Effects of cumulative application of MK-801, a NMDA glutamate receptor antagonist, on EUS activity and blood pressure. A; higher single doses (0.3 and 3 mg/kg) of MK-801 (MK) significantly decreased the EUS activity during abdominal compression by 70% (*P<0.05) and 91% (**P<0.01) compared with pre-drug control, respectively. B; the highest dose (3 mg/kg) of MK-801 significantly decreased the mean blood pressure compared with control (**P<0.01).

FIGURE 3

Effects of medetomidine, an α₂-AR agonist, on EUS activity and blood pressures. A; Cumulative application of medetomidine (Med; 0.03, 0.3 and 3 mg/kg) significantly decreased the EUS activity during abdominal compression dose-dependently by 27% (*P<0.05), 54% (**P<0.01) and 82% (**P<0.01) compared with pre-drug control, respectively. B; Cumulative application of medetomidine did not change the mean blood pressure.

FIGURE 4

Relationship between the effects of idazoxan, an α₂-AR antagonist, and MK-801, a NMDA glutamate receptor antagonist, on EUS activity. A; Idazoxan (Ida; 0.3 mg/kg) significantly increased the EUS activity during abdominal compression by 64% compared with pre-drug control (*P<0.05). The increased EUS activity after idazoxan was then eliminated and reduced to the level lower than control (*P<0.05) after subsequent application of MK-801 (MK; 1 mg/kg). B; MK-801 significantly decreased the EUS activity by 74% compared with pre-drug control (**P<0.01), but the decreased EUS activity by MK-801 was not changed by subsequent application of idazoxan.

FIGURE 5

Effects of idazoxan, an α₂-AR antagonist, in combination with duloxetine, a 5-HT/NE reuptake inhibitor, on EUS activity. A; duloxetine (Dul; 1 mg/kg) significantly increased the EUS activity during abdominal compression by 45% compared with pre-drug control (*P<0.05), and the increased EUS activity by duloxetine was significantly augmented by idazoxan (Ida; 0.3 mg/kg) by 52% compared with duloxetine alone (*P<0.05) or by 120% compared with pre-duloxetine control (**P<0.01).

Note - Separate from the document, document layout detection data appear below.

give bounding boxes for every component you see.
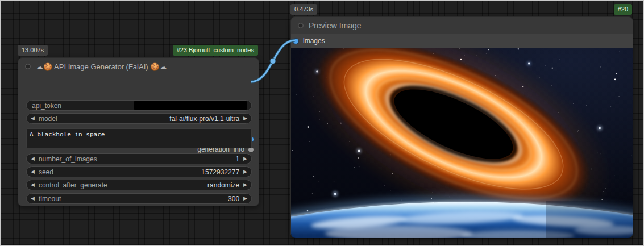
preview-image-container — [291, 48, 633, 238]
input-label: images — [303, 37, 325, 45]
input-port-images[interactable] — [293, 39, 298, 44]
preview-image-node[interactable]: Preview Image images — [290, 16, 633, 238]
decrement-arrow-icon[interactable]: ◀ — [31, 116, 35, 121]
widget-label: model — [39, 115, 57, 123]
increment-arrow-icon[interactable]: ▶ — [243, 169, 247, 174]
widget-label: control_after_generate — [39, 181, 107, 189]
increment-arrow-icon[interactable]: ▶ — [243, 182, 247, 187]
widget-value: 300 — [228, 195, 239, 203]
widget-value: 1572932277 — [201, 168, 239, 176]
decrement-arrow-icon[interactable]: ◀ — [31, 156, 35, 161]
increment-arrow-icon[interactable]: ▶ — [243, 196, 247, 201]
input-slot-images[interactable]: images — [291, 34, 633, 48]
control-after-generate-widget[interactable]: ◀ control_after_generate randomize ▶ — [26, 180, 252, 190]
decrement-arrow-icon[interactable]: ◀ — [31, 196, 35, 201]
widget-label: number_of_images — [39, 155, 97, 163]
collapse-dot-icon[interactable] — [298, 23, 304, 28]
node-editor-canvas[interactable]: 13.007s #23 Bjornulf_custom_nodes 0.473s… — [0, 0, 644, 246]
node-id-badge: #20 — [614, 4, 632, 15]
increment-arrow-icon[interactable]: ▶ — [243, 116, 247, 121]
execution-time-badge: 0.473s — [290, 4, 317, 15]
decrement-arrow-icon[interactable]: ◀ — [31, 182, 35, 187]
timeout-widget[interactable]: ◀ timeout 300 ▶ — [26, 193, 252, 204]
node-title: Preview Image — [309, 21, 362, 30]
node-title: ☁🍪 API Image Generator (FalAI) 🍪☁ — [36, 62, 167, 71]
seed-widget[interactable]: ◀ seed 1572932277 ▶ — [26, 166, 252, 177]
widget-value: randomize — [207, 181, 239, 189]
node-title-bar[interactable]: ☁🍪 API Image Generator (FalAI) 🍪☁ — [18, 58, 259, 75]
number-of-images-widget[interactable]: ◀ number_of_images 1 ▶ — [26, 153, 252, 164]
api-image-generator-node[interactable]: ☁🍪 API Image Generator (FalAI) 🍪☁ image … — [18, 57, 259, 206]
prompt-textarea[interactable]: A blackhole in space — [26, 128, 252, 148]
widget-label: timeout — [39, 195, 61, 203]
collapse-dot-icon[interactable] — [25, 64, 31, 69]
widget-value: fal-ai/flux-pro/v1.1-ultra — [169, 115, 239, 123]
widget-label: seed — [39, 168, 53, 176]
earth — [291, 201, 633, 238]
node-id-badge: #23 Bjornulf_custom_nodes — [173, 45, 258, 56]
link-midpoint-dot — [270, 59, 276, 64]
widget-label: api_token — [32, 102, 61, 110]
widget-value: 1 — [235, 155, 239, 163]
api-token-masked-value — [134, 101, 247, 110]
execution-time-badge: 13.007s — [18, 45, 48, 56]
model-widget[interactable]: ◀ model fal-ai/flux-pro/v1.1-ultra ▶ — [26, 113, 252, 124]
increment-arrow-icon[interactable]: ▶ — [243, 156, 247, 161]
node-title-bar[interactable]: Preview Image — [291, 17, 633, 34]
api-token-widget[interactable]: api_token — [26, 100, 252, 111]
decrement-arrow-icon[interactable]: ◀ — [31, 169, 35, 174]
preview-image — [291, 48, 633, 238]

B; Consecutive application of duroxetine and idazoxan did not change the mean blood pressure.

FIGURE 6

Hypothetical schema of α₂-adrenoceptor (AR) and glutamatergic (Glu) mechanisms in the control of external urethral sphincter (EUS) continence reflex induced by abdominal compression. Glutamate is the major excitatory neurotransmitter, and α₂-AR activation suppresses EUS activity probably via α₂-AR-mediated presynaptic inhibition of glutamate release. In addition, the effects of serotonin (5-HT)/norepinephrine (NE) reuptake inhibitors can be enhanced by α₂-AR antagonists that suppress α₂-AR activation induced by increased NE.